Most common e-mail worms and viruses spread when the recipient opens the attached file, starting a program that infects the recipient's computer. The Mydoom worm, however, harbors its payload in a "zip" format, a compressed file that many corporate firewalls and anti-virus programs are designed to let through untouched.
The attached file -- which arrives as an innocuously named file such as "document.zip," "message.zip," or "readme.zip," contains a program that -- when opened -- immediately plants a "backdoor" program that lets the virus writer upload files to the infected machine.
Experts still have not cracked all of Mydoom's encryption code, which may hold clues about what else the worm is supposed to do.
Tony Magallanez, a systems engineer with San Jose, Calif., anti-virus software maker F-Secure Corp., said worm writers often use encryption to buy their creations as much time to spread as possible before experts can figure out what they are doing.
"The basic idea here is trying to make it difficult for the anti-virus researchers to stop whatever the worm is designed to do," Magallanez said.

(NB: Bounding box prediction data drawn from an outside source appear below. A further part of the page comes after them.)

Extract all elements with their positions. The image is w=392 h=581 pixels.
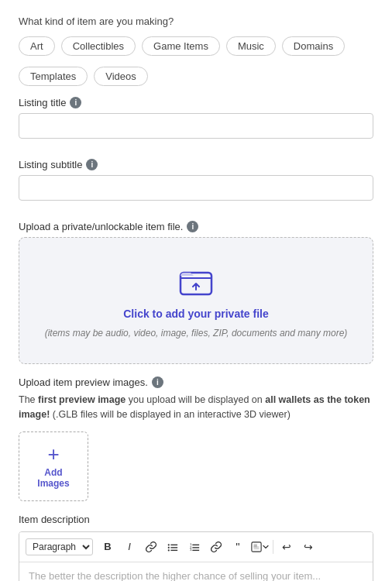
category-tag-game-items[interactable]: Game Items [142, 36, 220, 56]
upload-private-dropzone[interactable]: Click to add your private file (items ma… [19, 237, 373, 364]
listing-subtitle-input[interactable] [19, 175, 373, 201]
svg-rect-6 [170, 549, 177, 550]
toolbar-link-button[interactable] [141, 537, 161, 557]
embed-icon [251, 541, 262, 552]
category-tag-group-2: Templates Videos [19, 67, 373, 86]
svg-rect-12 [192, 549, 199, 550]
category-tag-videos[interactable]: Videos [94, 67, 148, 86]
svg-rect-2 [170, 544, 177, 545]
category-tag-art[interactable]: Art [19, 36, 55, 56]
category-tag-domains[interactable]: Domains [282, 36, 345, 56]
upload-images-label: Upload item preview images. i [19, 376, 373, 388]
editor-container: Paragraph B I 1. [19, 531, 373, 582]
upload-private-section: Upload a private/unlockable item file. i… [19, 221, 373, 364]
embed-dropdown-icon [263, 544, 269, 550]
description-label: Item description [19, 514, 373, 525]
upload-folder-icon [177, 261, 215, 300]
add-images-box[interactable]: + Add Images [19, 431, 88, 501]
svg-point-1 [168, 544, 170, 545]
toolbar-ol-button[interactable]: 1. 2. 3. [184, 537, 205, 557]
upload-images-section: Upload item preview images. i The first … [19, 376, 373, 501]
description-section: Item description Paragraph B I [19, 514, 373, 582]
upload-private-label: Upload a private/unlockable item file. i [19, 221, 373, 232]
add-images-plus-icon: + [47, 444, 59, 464]
add-images-label: Add Images [37, 467, 69, 489]
upload-images-info-icon[interactable]: i [152, 376, 163, 388]
toolbar-ul-button[interactable] [163, 537, 183, 557]
listing-title-label: Listing title i [19, 97, 373, 108]
toolbar-link2-button[interactable] [206, 537, 226, 557]
svg-rect-8 [192, 544, 199, 545]
editor-toolbar: Paragraph B I 1. [19, 532, 373, 562]
ol-icon: 1. 2. 3. [189, 541, 200, 552]
ul-icon [167, 541, 178, 552]
category-tag-collectibles[interactable]: Collectibles [61, 36, 136, 56]
svg-rect-10 [192, 547, 199, 548]
toolbar-undo-button[interactable]: ↩ [277, 537, 297, 557]
svg-rect-4 [170, 547, 177, 548]
svg-text:3.: 3. [190, 548, 193, 552]
upload-private-info-icon[interactable]: i [187, 221, 198, 232]
category-tag-templates[interactable]: Templates [19, 67, 88, 86]
listing-title-info-icon[interactable]: i [70, 97, 81, 108]
svg-rect-16 [253, 546, 259, 547]
toolbar-bold-button[interactable]: B [98, 537, 118, 557]
svg-point-5 [168, 549, 170, 551]
toolbar-italic-button[interactable]: I [119, 537, 139, 557]
toolbar-divider [273, 540, 273, 554]
editor-body[interactable]: The better the description the higher ch… [19, 562, 373, 582]
svg-point-3 [168, 546, 170, 548]
category-tag-group: Art Collectibles Game Items Music Domain… [19, 36, 373, 56]
toolbar-quote-button[interactable]: " [228, 537, 248, 557]
listing-title-input[interactable] [19, 113, 373, 139]
item-type-question: What kind of item are you making? [19, 15, 373, 27]
upload-private-sub: (items may be audio, video, image, files… [45, 326, 348, 340]
svg-rect-15 [253, 548, 259, 548]
upload-private-cta: Click to add your private file [123, 308, 269, 320]
category-tag-music[interactable]: Music [226, 36, 276, 56]
toolbar-redo-button[interactable]: ↪ [298, 537, 318, 557]
link-icon [146, 541, 156, 552]
note-bold-first: first preview image [38, 394, 126, 405]
toolbar-paragraph-select[interactable]: Paragraph [26, 538, 93, 555]
toolbar-embed-button[interactable] [249, 537, 270, 557]
upload-images-note: The first preview image you upload will … [19, 393, 373, 422]
link2-icon [211, 541, 222, 552]
listing-subtitle-label: Listing subtitle i [19, 159, 373, 170]
listing-subtitle-info-icon[interactable]: i [86, 159, 98, 170]
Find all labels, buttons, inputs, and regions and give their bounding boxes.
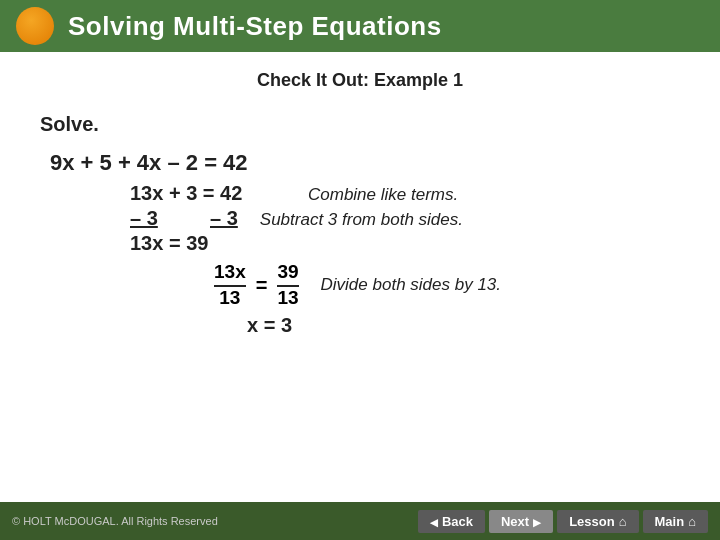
navigation-buttons: Back Next Lesson Main [418,510,708,533]
final-line: x = 3 [247,314,680,337]
fraction-row: 13x 13 = 39 13 Divide both sides by 13. [50,261,680,310]
lesson-home-icon [619,514,627,529]
footer: © HOLT McDOUGAL. All Rights Reserved Bac… [0,502,720,540]
fraction-equals: = [256,274,268,297]
fraction-right: 39 13 [277,261,298,310]
subtitle: Check It Out: Example 1 [40,70,680,91]
solve-label: Solve. [40,113,680,136]
equation-line-3: – 3 – 3 Subtract 3 from both sides. [50,207,680,230]
equation-block: 9x + 5 + 4x – 2 = 42 13x + 3 = 42 Combin… [50,150,680,337]
equation-line-3-val2: – 3 [210,207,238,230]
next-arrow-icon [533,514,541,529]
fraction-expression: 13x 13 = 39 13 Divide both sides by 13. [210,261,501,310]
equation-line-3-val1: – 3 [130,207,190,230]
fraction-comment: Divide both sides by 13. [321,275,502,295]
equation-line-2-comment: Combine like terms. [308,185,458,205]
equation-line-3-comment: Subtract 3 from both sides. [260,210,463,230]
fraction-left: 13x 13 [214,261,246,310]
equation-line-4: 13x = 39 [50,232,680,255]
back-button[interactable]: Back [418,510,485,533]
back-arrow-icon [430,514,438,529]
back-label: Back [442,514,473,529]
fraction-rhs-numerator: 39 [277,261,298,287]
equation-line-2: 13x + 3 = 42 Combine like terms. [50,182,680,205]
main-home-icon [688,514,696,529]
page-title: Solving Multi-Step Equations [68,11,442,42]
fraction-denominator: 13 [219,287,240,310]
equation-line-2-left: 13x + 3 = 42 [50,182,290,205]
fraction-numerator: 13x [214,261,246,287]
main-content: Check It Out: Example 1 Solve. 9x + 5 + … [0,52,720,347]
header-circle-icon [16,7,54,45]
main-label: Main [655,514,685,529]
fraction-rhs-denominator: 13 [277,287,298,310]
final-answer: x = 3 [247,314,292,337]
lesson-label: Lesson [569,514,615,529]
main-button[interactable]: Main [643,510,708,533]
header: Solving Multi-Step Equations [0,0,720,52]
equation-line-1: 9x + 5 + 4x – 2 = 42 [50,150,680,176]
lesson-button[interactable]: Lesson [557,510,638,533]
next-button[interactable]: Next [489,510,553,533]
next-label: Next [501,514,529,529]
copyright-text: © HOLT McDOUGAL. All Rights Reserved [12,515,218,527]
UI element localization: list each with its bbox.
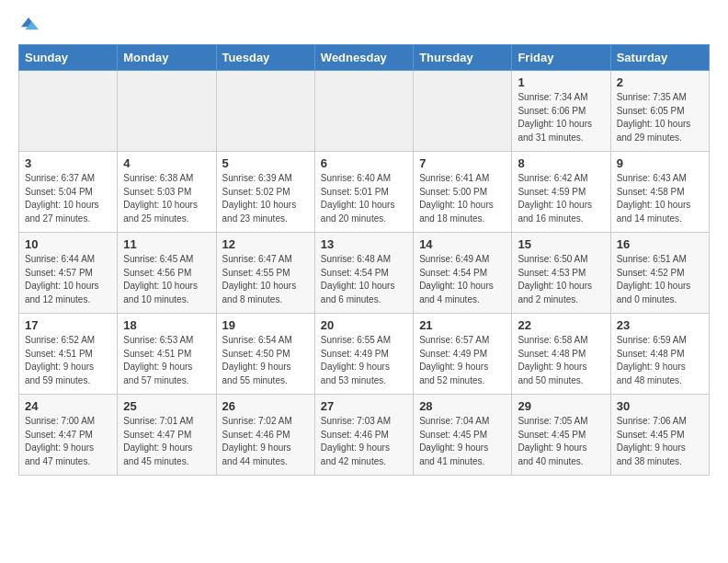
- header-day-friday: Friday: [512, 45, 610, 71]
- day-number: 4: [123, 156, 210, 170]
- calendar-cell: [19, 71, 118, 152]
- day-number: 17: [25, 318, 111, 332]
- calendar-cell: 20Sunrise: 6:55 AM Sunset: 4:49 PM Dayli…: [314, 314, 413, 395]
- day-info: Sunrise: 6:40 AM Sunset: 5:01 PM Dayligh…: [321, 172, 407, 225]
- day-info: Sunrise: 7:01 AM Sunset: 4:47 PM Dayligh…: [123, 415, 210, 468]
- day-info: Sunrise: 7:02 AM Sunset: 4:46 PM Dayligh…: [222, 415, 309, 468]
- header-day-saturday: Saturday: [610, 45, 709, 71]
- calendar-header-row: SundayMondayTuesdayWednesdayThursdayFrid…: [19, 45, 710, 71]
- day-info: Sunrise: 6:45 AM Sunset: 4:56 PM Dayligh…: [123, 253, 210, 306]
- calendar-cell: 2Sunrise: 7:35 AM Sunset: 6:05 PM Daylig…: [610, 71, 709, 152]
- calendar-cell: [118, 71, 216, 152]
- day-number: 11: [123, 237, 210, 251]
- calendar-cell: 15Sunrise: 6:50 AM Sunset: 4:53 PM Dayli…: [512, 233, 610, 314]
- calendar-cell: 19Sunrise: 6:54 AM Sunset: 4:50 PM Dayli…: [216, 314, 314, 395]
- day-number: 12: [222, 237, 309, 251]
- day-number: 30: [617, 399, 703, 413]
- day-info: Sunrise: 6:57 AM Sunset: 4:49 PM Dayligh…: [419, 334, 506, 387]
- calendar-cell: 28Sunrise: 7:04 AM Sunset: 4:45 PM Dayli…: [414, 395, 512, 476]
- day-number: 6: [321, 156, 407, 170]
- day-number: 28: [419, 399, 506, 413]
- day-info: Sunrise: 7:03 AM Sunset: 4:46 PM Dayligh…: [321, 415, 407, 468]
- day-info: Sunrise: 6:49 AM Sunset: 4:54 PM Dayligh…: [419, 253, 506, 306]
- day-info: Sunrise: 7:05 AM Sunset: 4:45 PM Dayligh…: [518, 415, 604, 468]
- calendar-cell: 16Sunrise: 6:51 AM Sunset: 4:52 PM Dayli…: [610, 233, 709, 314]
- day-number: 13: [321, 237, 407, 251]
- header-day-wednesday: Wednesday: [314, 45, 413, 71]
- day-number: 18: [123, 318, 210, 332]
- calendar-cell: 13Sunrise: 6:48 AM Sunset: 4:54 PM Dayli…: [314, 233, 413, 314]
- calendar-cell: 30Sunrise: 7:06 AM Sunset: 4:45 PM Dayli…: [610, 395, 709, 476]
- day-number: 2: [617, 75, 703, 89]
- day-number: 29: [518, 399, 604, 413]
- day-info: Sunrise: 6:47 AM Sunset: 4:55 PM Dayligh…: [222, 253, 309, 306]
- calendar-cell: 8Sunrise: 6:42 AM Sunset: 4:59 PM Daylig…: [512, 152, 610, 233]
- header-day-thursday: Thursday: [414, 45, 512, 71]
- day-info: Sunrise: 6:55 AM Sunset: 4:49 PM Dayligh…: [321, 334, 407, 387]
- day-info: Sunrise: 6:59 AM Sunset: 4:48 PM Dayligh…: [617, 334, 703, 387]
- day-info: Sunrise: 6:39 AM Sunset: 5:02 PM Dayligh…: [222, 172, 309, 225]
- logo-icon: [18, 15, 39, 35]
- calendar-week-3: 10Sunrise: 6:44 AM Sunset: 4:57 PM Dayli…: [19, 233, 710, 314]
- day-number: 22: [518, 318, 604, 332]
- day-number: 8: [518, 156, 604, 170]
- calendar-cell: 18Sunrise: 6:53 AM Sunset: 4:51 PM Dayli…: [118, 314, 216, 395]
- day-number: 24: [25, 399, 111, 413]
- day-info: Sunrise: 6:53 AM Sunset: 4:51 PM Dayligh…: [123, 334, 210, 387]
- calendar-cell: [216, 71, 314, 152]
- day-info: Sunrise: 7:06 AM Sunset: 4:45 PM Dayligh…: [617, 415, 703, 468]
- day-number: 7: [419, 156, 506, 170]
- day-number: 26: [222, 399, 309, 413]
- day-number: 21: [419, 318, 506, 332]
- day-number: 1: [518, 75, 604, 89]
- day-number: 23: [617, 318, 703, 332]
- day-info: Sunrise: 6:52 AM Sunset: 4:51 PM Dayligh…: [25, 334, 111, 387]
- day-info: Sunrise: 6:44 AM Sunset: 4:57 PM Dayligh…: [25, 253, 111, 306]
- calendar-week-1: 1Sunrise: 7:34 AM Sunset: 6:06 PM Daylig…: [19, 71, 710, 152]
- header: [18, 15, 710, 35]
- day-info: Sunrise: 6:54 AM Sunset: 4:50 PM Dayligh…: [222, 334, 309, 387]
- calendar-cell: 26Sunrise: 7:02 AM Sunset: 4:46 PM Dayli…: [216, 395, 314, 476]
- calendar-table: SundayMondayTuesdayWednesdayThursdayFrid…: [18, 44, 710, 476]
- calendar-cell: 11Sunrise: 6:45 AM Sunset: 4:56 PM Dayli…: [118, 233, 216, 314]
- header-day-monday: Monday: [118, 45, 216, 71]
- calendar-cell: 21Sunrise: 6:57 AM Sunset: 4:49 PM Dayli…: [414, 314, 512, 395]
- calendar-cell: 27Sunrise: 7:03 AM Sunset: 4:46 PM Dayli…: [314, 395, 413, 476]
- calendar-cell: 10Sunrise: 6:44 AM Sunset: 4:57 PM Dayli…: [19, 233, 118, 314]
- calendar-cell: 23Sunrise: 6:59 AM Sunset: 4:48 PM Dayli…: [610, 314, 709, 395]
- calendar-cell: 22Sunrise: 6:58 AM Sunset: 4:48 PM Dayli…: [512, 314, 610, 395]
- day-info: Sunrise: 6:37 AM Sunset: 5:04 PM Dayligh…: [25, 172, 111, 225]
- day-info: Sunrise: 6:43 AM Sunset: 4:58 PM Dayligh…: [617, 172, 703, 225]
- day-info: Sunrise: 7:34 AM Sunset: 6:06 PM Dayligh…: [518, 91, 604, 144]
- calendar-cell: [414, 71, 512, 152]
- header-day-tuesday: Tuesday: [216, 45, 314, 71]
- day-number: 5: [222, 156, 309, 170]
- calendar-week-4: 17Sunrise: 6:52 AM Sunset: 4:51 PM Dayli…: [19, 314, 710, 395]
- day-number: 14: [419, 237, 506, 251]
- day-number: 9: [617, 156, 703, 170]
- day-info: Sunrise: 6:41 AM Sunset: 5:00 PM Dayligh…: [419, 172, 506, 225]
- day-number: 3: [25, 156, 111, 170]
- calendar-cell: 5Sunrise: 6:39 AM Sunset: 5:02 PM Daylig…: [216, 152, 314, 233]
- calendar-week-2: 3Sunrise: 6:37 AM Sunset: 5:04 PM Daylig…: [19, 152, 710, 233]
- calendar-cell: 7Sunrise: 6:41 AM Sunset: 5:00 PM Daylig…: [414, 152, 512, 233]
- day-info: Sunrise: 7:35 AM Sunset: 6:05 PM Dayligh…: [617, 91, 703, 144]
- day-info: Sunrise: 6:38 AM Sunset: 5:03 PM Dayligh…: [123, 172, 210, 225]
- calendar-cell: 4Sunrise: 6:38 AM Sunset: 5:03 PM Daylig…: [118, 152, 216, 233]
- day-number: 19: [222, 318, 309, 332]
- calendar-cell: 25Sunrise: 7:01 AM Sunset: 4:47 PM Dayli…: [118, 395, 216, 476]
- day-number: 10: [25, 237, 111, 251]
- calendar-cell: 1Sunrise: 7:34 AM Sunset: 6:06 PM Daylig…: [512, 71, 610, 152]
- day-info: Sunrise: 7:04 AM Sunset: 4:45 PM Dayligh…: [419, 415, 506, 468]
- logo: [18, 15, 42, 35]
- day-number: 15: [518, 237, 604, 251]
- calendar-cell: 12Sunrise: 6:47 AM Sunset: 4:55 PM Dayli…: [216, 233, 314, 314]
- calendar-cell: [314, 71, 413, 152]
- calendar-cell: 24Sunrise: 7:00 AM Sunset: 4:47 PM Dayli…: [19, 395, 118, 476]
- day-info: Sunrise: 6:42 AM Sunset: 4:59 PM Dayligh…: [518, 172, 604, 225]
- day-info: Sunrise: 7:00 AM Sunset: 4:47 PM Dayligh…: [25, 415, 111, 468]
- calendar-cell: 6Sunrise: 6:40 AM Sunset: 5:01 PM Daylig…: [314, 152, 413, 233]
- calendar-cell: 29Sunrise: 7:05 AM Sunset: 4:45 PM Dayli…: [512, 395, 610, 476]
- day-number: 27: [321, 399, 407, 413]
- day-number: 20: [321, 318, 407, 332]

Mydoom is already being compared to "Sobig.F," a worm that infected hundreds of thousands of computers worldwide, and later installed software that turned them into remotely controlled spamming machines.
Sobig spread at a rapid pace, giving the worm's author unrestricted access to computers infected with the worm.The computers were programmed to visit one of 20 Internet sites to download malicious software. An international team of law enforcement officials and virus hunters found and shut down those host Web sites hours before the infected army of hundreds of thousands of PCs were scheduled to follow their instructions.
Like Sobig, Blaster and most other viruses, Mydoom targets computers running the Windows operating system.